Thanks for taking the time to illustrate the comparison of the three sizes of Aquis divers. I found it very informative.


----------



## mase44

This post is super helpful, thank you! I really like the Aquis, but I have gone back and forth over the sizes. Seeing them together and with a Speedy is a great visual to actually understand the size differences.


----------



## Gray_Panther

Thank you for posting! I didn't know Oris made a 41.5mm, and it is now my favorite sized Aquis!


----------



## John Frum

Glad to help, gentlemen 

I'd traded the mentioned WIS buddy for his black w/orange 2017 Aquis 43.5. Subjectively, it looked slightly smaller than the blue sunburst dial. I traded it off, and will eBay the blue one soon.

I'll keep the 41.5. These watches really wear smaller than their stated and real world measurements, keep in mind the height is nearly all above the wrist. A nicely chunky diver, Oris really has covered their bases with the three sizes.


----------



## chamaeleo

Very useful post, thanks! I'm looking to buy an Aquis and can't quite decide on the size, although from what I read around it seems that the 41,5 wears like a 40mm of others brands, which normally is the sweet spot for my 18,3 mm (7,25 inch) wrist.


----------



## temjiin

Super useful, thanks. They need to put more dial options on the 41.5 for sure.


----------



## guysmiles

Appreciate this post - always a fan of Oris but never pulled the trigger given the size options. 41 perfect.


----------



## Briangep

Here is a photo of the 39.5 on my 6.5" wrist. IMO it's a perfect for for me, I tried the 43.5 and it was huge!


----------



## cdnguyen729

Thanks for the comparison as it has made my decision to get a 39.5mm instead of 41.5!


----------



## Noelandry

If you have any ability to try the watch on. Do it. My wrist is 7” and is flat as a pancake. 43.5mm is about the smallest I go. Wrist shots are so subjective.


----------



## John Frum

Noelandry said:


> If you have any ability to try the watch on. Do it. My wrist is 7" and is flat as a pancake. 43.5mm is about the smallest I go. Wrist shots are so subjective.


Much truth here.

It will also depend on size preference. The black 43.5 looked fine on him, although at the bleeding edge of what he could pull off. Both 43.5's fit me, I just preferred something closer to a 41-42 and found the 39.5 too small


----------



## colonelpurple

39.5mm, perfect Jewelry &#8230;..


----------



## Marly

My biggest issue with the 39.5 was the fact it was just as thick as the 43.5 but much smaller diameter so i felt the proportions were off. For people who have tried the 41.5, how are the proportions? Does it feel too thick?


----------



## John Frum

These are thick watches. I'll agree with you, the 39.5 is a hockey puck. Having tried all three, IMO only, the 41.5 manages the dimensions the best. 
Of course nothing works like trying one on.

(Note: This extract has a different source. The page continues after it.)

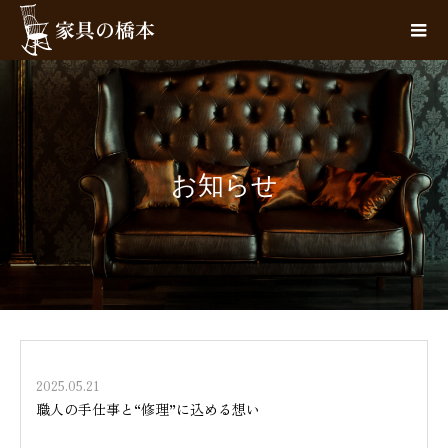
お知らせ
2025.05.21
職人の手仕事と“修理”に込める想い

The cases are kettle shaped and sheer; there's nothing to visually break up the watch head as it's almost all above the lugs, and wears above the wrist. The bracelets are all super comfortable. I felt the weight of the 43.5 a lot more than the 41.5. I tried the 39.5 on for about 30 seconds and knew it was a pass.

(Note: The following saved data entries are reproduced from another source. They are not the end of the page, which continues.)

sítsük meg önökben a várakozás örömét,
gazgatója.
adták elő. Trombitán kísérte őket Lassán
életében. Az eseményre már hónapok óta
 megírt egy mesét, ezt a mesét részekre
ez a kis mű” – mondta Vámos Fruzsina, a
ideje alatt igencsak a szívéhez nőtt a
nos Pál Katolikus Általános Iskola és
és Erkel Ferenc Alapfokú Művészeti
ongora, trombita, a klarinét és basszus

Non-answers are frustrating, I know. Problem is the questions and answers are often subjective in this hobby.

Example:
The 41.5mm Omega Seamaster 300 Master co-axial at @15mm in height wears about the same height on my wrist as the Aquis 41.5mm @13mm thick. .

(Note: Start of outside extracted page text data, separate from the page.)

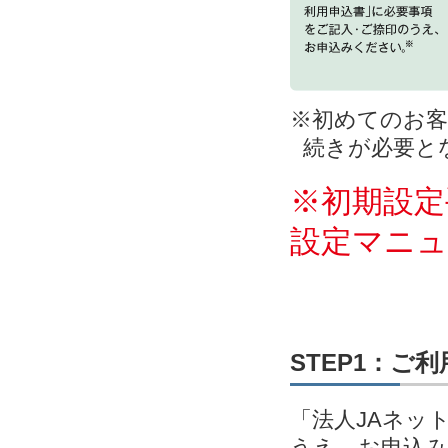
※初めてのお客
続きが必要と
※初期設定
設定マニ
STEP1：ご
「法人JAネッ
うえ、お申込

Not too thick _for me _ given I understand dive watches can be chunkers. Another example, the 16mm thick Planet Oceans to include the 39.5 are too thick for me. I tried them on at the same time as the SM300MC.


----------



## colonelpurple

12.5mm is thin for a divers. I think the thickness of the 39.5mm is perfect. It needs a dive presence.


----------



## Oris1977

Another vote for the 41.5! I love mine and it gets the most wrist time! The proportions are great. The 41.5 Aquis wears smaller than my 42 mm Hamilton Khaki Field but about the same as my 40 mm Rolex GMT Master II. Tried to post some pics. Probably not the best pics in the world but I tried. Lol.


----------



## John Frum

Pictures did the trick.


----------



## hornet222

Thanks. Very useful and helped me to decided to go for the 39.5 version


----------



## Earl Grey

Oris1977 said:


> Another vote for the 41.5! I love mine and it gets the most wrist time! The proportions are great. The 41.5 Aquis wears smaller than my 42 mm Hamilton Khaki Field but about the same as my 40 mm Rolex GMT Master II. Tried to post some pics. Probably not the best pics in the world but I tried. Lol.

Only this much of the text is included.